Different people are wired slightly differently. Some people don't get addicted easily to them. And all those who are addicted tend to have their type of addiction, be it combat simulation (killing), exercising strategy and tactics (to kill people), cooperating with friends (in between killing people), ransacking dungeons or climbing the virtual ladder.
Thus it's not surprising how companies market, and why we see relatively little experimentation now that a lot of the population is hooked and we know the methods of hooking them. It's not that surprising really. We have a few traits that have been honed by thousands of years of natural selection - to mate, to band together and make war, to eke a living from the land, to function in a community doing some sort of service, to accrue scarce resources, to climb a pecking order, to explore and find new and better pastures or new and better things that other people own and we can liberate from them. (And women have a different set of drives. Which is why we have house cats and yip yip dogs.)
There are only so many human drives, and thus, only so many games that will have mass appeal.
"Boredom's not a burden Anyone should bear" - Maynard James Keenan
If I have seen further it is by stealing the Intellectual Property of giants.
A game gets bought by me:
When it's good, and not some thrown together crap.
When it allows me to create levels or tracks (block editor) or better yet is open to complete modding. I bought Need for Speed: High Stakes a while back because a fan had made a track editor for it. If they included an editor from the get go, they may have sold more copies.
When the game (such as a sim) is wide open and free and does not try to micromanage everything I do. (ie. no going "No no no! You can't do that" if I want to run a track down the middle of a street in a rail sim game.

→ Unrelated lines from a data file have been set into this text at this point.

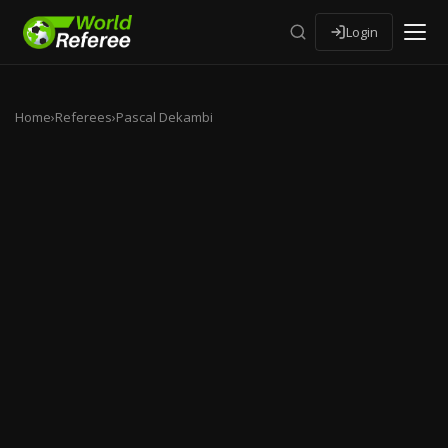
Login
Home
›
Referees
›
Pascal Dekambi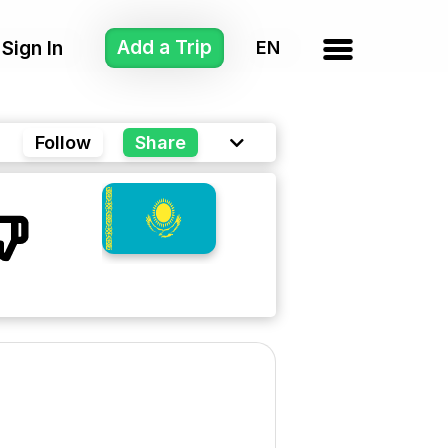
Add a Trip
Sign In
Follow
Share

Conversely, here is what *guarantees* to piss me off
When a game has copy protection that screws with the OS, loads drivers our other unwanted
crap and malware that is hard or almost impossible to remove even when the game is
When features are taken away. I had an experience when I went to Best Buy and spotted
"Trainz: Drivers edition". Trainz is basicly sold as a "model railroad for your PC",
and I know it came with an editor called "Surveyor". However, the "drivers edition" added
to the title kind of made me go "huh?", so I checked the box. Completely silent about the
Surveyor. So I did a quick Google on my cellphone, and found out that this edition had
the Surveyor stripped out! Arrrrghh! One of the reasons for model railroading is to
*build your own layouts!* Clearly, a marketing weenie, not a rail fan made this incredibly
boneheaded decision, and I walked out of the store muttering some choice words about
said weenie. Of course, the non-crippled version of Trainz was no whyere to be found.

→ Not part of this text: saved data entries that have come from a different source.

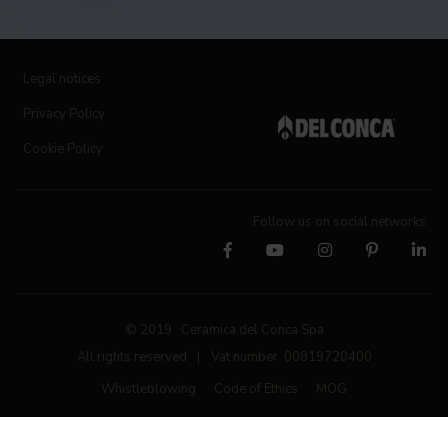
Legal notices
Privacy Policy
Cookie Policy
Follow us on social networks
© 2019 Ceramica del Conca Spa
All rights reserved
|
Vat number 00819720400
Whistleblowing
Code of Ethics
MOG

Additionaly, Microsoft's railroad simulator seems to have mysteriously disappeared
off the shelves even though it was there (along with the non-crippled version of
Trainz) just a few months prior. There were plenty of flight sims, and all of that tycoon
crap laying around those. ( I tried a few of the tycoon games, but I got bored with
them quickly because of all of the micromanagement that the software does, even in sandbox
mode Their discs make nicer coasters than mis-burned CR-Rs though.)
* Artificialy micromanaging or restricting the experience. Kind of hard to describe
when talking about *all* of the genres, but you know it when you see it. A huge
turn off.
* Too many sequels. With few exceptions (such as Final Fantasy), sequels are usualy just rehashed crap. If a game has more than say 5 sequels (I'm being real generous here) it's time for something new.